Hablaba el otro día el jefe de que los lugares más bellos inducen a sus habitantes más orgullosos a coquetear con el chovinismo. Como granadino criado escuchando el sempiterno estribillo de las bondades de mi tierra, no puedo estar más de acuerdo con la anterior afirmación. Y añado que el martilleo excesivamente autocomplaciente de algunos oriundos puede tener consecuencias paradójicas e inesperadas. Muchas veces la indulgencia satisfecha consigue lo contrario de lo que se propone: a fuerza de tanto exaltar machaconamente los aspectos más singulares, uno termina sintetizando la complejidad de lo alabado en sus cuatro rasgos más obvios y hasta caricaturizables. Hay amores que matan, decía la canción.
Porque Granada es inmensa, pero lo es a la manera de Walt Whitman: contiene multitudes. Desde luego que, como dicen ufanamente los granaínos de pura cepa —no se sabe si de granado o de alcornoque—, la Alhambra no tiene comparación con nada o —en otro alarde de sutileza— en Graná, vayas donde vayas, con dos tapas has cenao. Pero resulta injusto que semejante ciudad quede reducida a obviedades boticarias de barra de taberna, asimilables a sentencias de palillo como el blanco combina con todo, los animales son más listos que las personas o si no tienes celos, significa que no la quieres. En los tópicos siempre hay parte de verdad, pero no reside toda.

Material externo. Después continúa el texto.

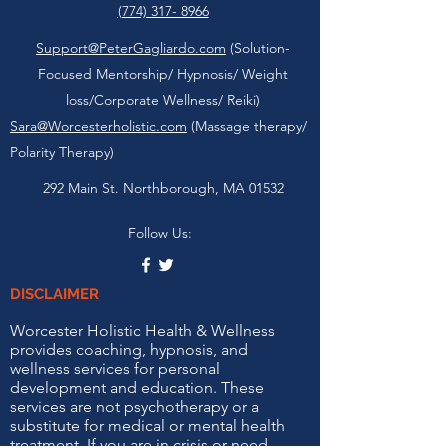
(774) 317- 8966
Support@PeterGagliardo.com
(Solution-
Focused Mentorship/ Hypnosis/ Weight
loss/Corporate Wellness/ Reiki)
Sara@Worcesterholistic.com
(Massage therapy/
Polarity Therapy)
292 Main St. Northborough, MA 01532
Follow Us:
DISCLAIMER
Worcester Holistic Health & Wellness
provides coaching, hypnosis, and
wellness services for personal
development and education. These
services are not psychotherapy or a
substitute for medical or mental health
treatment. If you are in crisis or need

Si Granada marca a casi todos sus visitantes se debe a que ofrece acomodo a los perfiles más variopintos. Aquel que busca un fin de semana tranquilo deambulando entre los Palacios Nazaríes y una postal nocturna del mirador de San Nicolás no quedará defraudado. El viajero gastronómico, si huye de los cebos atrapaguiris, disfrutará de su afición a poco que investigue o lo asesoren. Quien pretenda echar una cana bohemia al aire tendrá ante sí toda una escala de grises: del hippismo puro y duro del perro y el diábolo a las cafeterías coquetas con su particular oferta cultural, pasando por la estación intermedia de las cuevas del Sacromonte.

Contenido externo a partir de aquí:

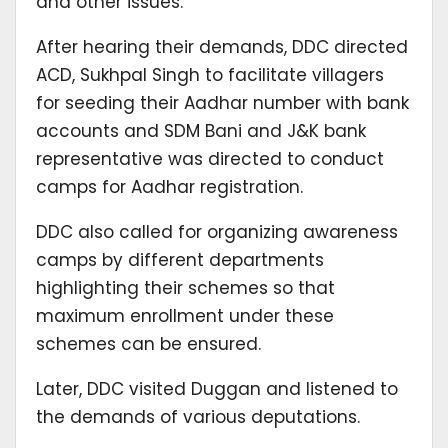
and other issues.
After hearing their demands, DDC directed
ACD, Sukhpal Singh to facilitate villagers
for seeding their Aadhar number with bank
accounts and SDM Bani and J&K bank
representative was directed to conduct
camps for Aadhar registration.
DDC also called for organizing awareness
camps by different departments
highlighting their schemes so that
maximum enrollment under these
schemes can be ensured.
Later, DDC visited Duggan and listened to
the demands of various deputations.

De cultura en realidad se podría escribir una guía entera, entre exposiciones, tertulias, conciertos de música clásica y una de las escenas indies más prolijas desde los años noventa d.P. (después de los Planetas). Por supuesto el eco lorquiano, lejos de quedar limitado al Centro que lleva su nombre, se deja percibir en las callejuelas que desembocan en mercadillos como el de Plaza Larga: los que acudan siguiendo la estela del poeta tampoco se decepcionarán. Quien aprecie la estética árabe se sorprenderá de repente con un pequeño zoco en pleno centro y teterías salpicadas aquí y allá en torno a Plaza Nueva, al pie de unas cuestas que parecen enseñar que toda belleza merece un sacrificio. Por último, entre toda la maraña de formidables datos de índole turística destaca la predilección como destino Erasmus para estudiantes extranjeros; la combinación del Albaicín y los años universitarios hace replantear cada curso un sinfín de rutinarias vocaciones, cuando no destinos vitales. Aunque también hay un ambiente universitario que no se reduce a lo romántico o lo exótico: la fiesta por la fiesta, sin otras exquisiteces, se halla presente en la ciudad y deja sus cicatrices, inadmisibles para los vecinos que toleran peor los jaleos incívicos —o acaso su propia nostalgia—.
Sirva todo este caudal para ilustrar parte de los múltiples secretos que esconde Granada, a menudo opacados por el tópico más perentorio. Y sí, por supuesto, no dejen de ir a la Alhambra y de probar las tapas. Pero mi consejo es que no se limiten a eso. No renuncien a repetir viaje cuantas veces sea necesario para incluir entre sus recuerdos el Carmen de los Mártires en primavera, la terraza del Huerto del Loro en verano, el Paseo de los Tristes en otoño y la Plaza de Bib-Rambla en invierno. Y por encima de todo, descubran sus propios rincones preferidos. No olviden que, aunque algunos de sus habitantes estén empeñados en mirarse el ombligo, Granada posee también unos preciosos ojos, piernas y cabellos. En cualquier caso, confío en que no confundan con agresividad mi tono apremiante y mi contundencia en las recomendaciones alternativas. Al fin y al cabo, la mala follá viene de serie, y nadie es ajeno del todo a los tópicos.